Я вздрогнул и обнаружил, что треск телефона стал громче не из-за моего воображения или там по техническим причинам, а потому, что я стоял, уткнувшись лбом в дверь спальни, – и слушал. Слышал звон и пытался услышать что-то, кроме треска.
Ну и кроме бомканья сердца, конечно.
Если бы мне это удалось, я бы, наверное, от бомканья избавился. Было у меня ощущение, что мое небольшое сердце звуков притаившегося папки не выдержит и, например, лопнет.
Ничего я не услышал.
И тихонько надавил на дверь лбом.
Дверь открылась.
Внутри было темно и тихо.
Я посмотрел на экранчик телефона – все правильно, отбой после скольких-то там гудков, – сунул трубку в карман и, поколебавшись, сделал шаг вперед.

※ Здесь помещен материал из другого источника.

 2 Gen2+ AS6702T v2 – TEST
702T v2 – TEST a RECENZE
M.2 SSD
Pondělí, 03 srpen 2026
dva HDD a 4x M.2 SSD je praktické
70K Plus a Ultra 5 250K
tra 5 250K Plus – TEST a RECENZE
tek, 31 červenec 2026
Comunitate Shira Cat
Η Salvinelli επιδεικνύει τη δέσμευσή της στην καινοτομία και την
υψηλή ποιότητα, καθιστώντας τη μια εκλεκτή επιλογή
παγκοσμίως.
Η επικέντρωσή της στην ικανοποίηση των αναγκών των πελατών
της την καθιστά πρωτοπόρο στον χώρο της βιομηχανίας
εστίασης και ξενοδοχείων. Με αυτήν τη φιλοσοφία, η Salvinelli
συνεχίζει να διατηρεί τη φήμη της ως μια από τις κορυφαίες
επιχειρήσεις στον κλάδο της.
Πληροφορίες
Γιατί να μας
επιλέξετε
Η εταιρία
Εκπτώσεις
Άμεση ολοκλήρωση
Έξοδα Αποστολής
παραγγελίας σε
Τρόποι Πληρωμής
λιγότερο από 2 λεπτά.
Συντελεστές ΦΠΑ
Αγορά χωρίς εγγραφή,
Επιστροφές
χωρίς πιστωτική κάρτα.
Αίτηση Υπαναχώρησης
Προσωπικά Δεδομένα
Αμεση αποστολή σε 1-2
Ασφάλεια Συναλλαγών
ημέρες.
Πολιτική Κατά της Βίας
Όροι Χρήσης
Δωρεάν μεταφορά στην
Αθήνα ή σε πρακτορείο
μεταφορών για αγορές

У нас был договор с родителями: в их комнату не соваться. Дилька иногда нарушала – так что с нее возьмешь, по утрам все мелкие к родителям бредут с целью вбуриться в теплое место между ними. А мне-то там что делать. Я бы и без договора не совался. И с особенно большим удовольствием – сейчас.

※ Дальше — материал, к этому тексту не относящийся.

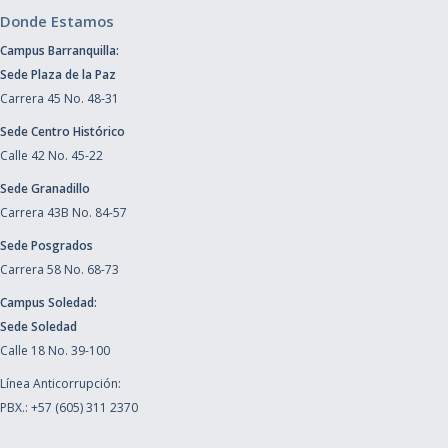
Donde Estamos
Campus Barranquilla:
Sede Plaza de la Paz
Carrera 45 No. 48-31
Sede Centro Histórico
Calle 42 No. 45-22
Sede Granadillo
Carrera 43B No. 84-57
Sede Posgrados
Carrera 58 No. 68-73
Campus Soledad:
Sede Soledad
Calle 18 No. 39-100
Línea Anticorrupción:
PBX.: +57 (605) 311 2370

Темно было от штор. Но открытая форточка рядом с балконной дверью штору оттопыривала, позволяя немножко подсвечивать комнату. И из-за моей спины свет попадал. И опять пахло костром. Мусор жгут, что ли, рассеянно подумал я, пытаясь оглядеться. Свет включать не хотелось. День еще, и вообще.
Глаза приноровились быстро: вот кровать, вот трюмо, зеркала тускло сияют, с другой стороны шкаф, рядом тумбочка, на тумбочке мама, под ней папа.

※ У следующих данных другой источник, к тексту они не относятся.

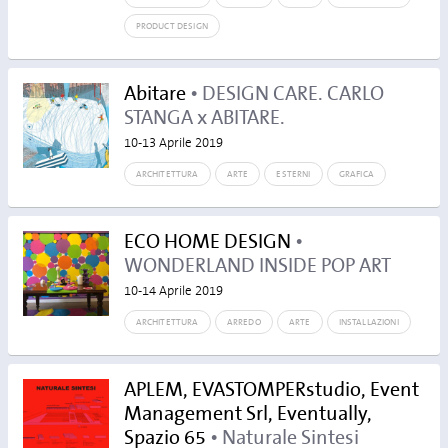
PRODUCT DESIGN
Abitare
• DESIGN CARE. CARLO
STANGA x ABITARE.
10-13 Aprile 2019
ARCHITETTURA
ARTE
ESTERNI
GRAFICA
ECO HOME DESIGN
•
WONDERLAND INSIDE POP ART
10-14 Aprile 2019
ARCHITETTURA
ARREDO
ARTE
INSTALLAZIONI
APLEM, EVASTOMPERstudio, Event
Management Srl, Eventually,
Spazio 65
• Naturale Sintesi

Я ёкнул горлом и откинулся назад. Дверь захлопнулась, стало темнее. Но я уже присмотрелся – и видел все.
Мама сидела на тумбочке спиной к стене, неловко задрав лицо вверх и приоткрыв рот. Папа лежал на полу между кроватью и шкафом ничком – это когда на животе – и головой к двери. Еще шаг – и я бы наступил. Оба одеты по-уличному, в пальто, а у мамы еще и сапоги поблескивали.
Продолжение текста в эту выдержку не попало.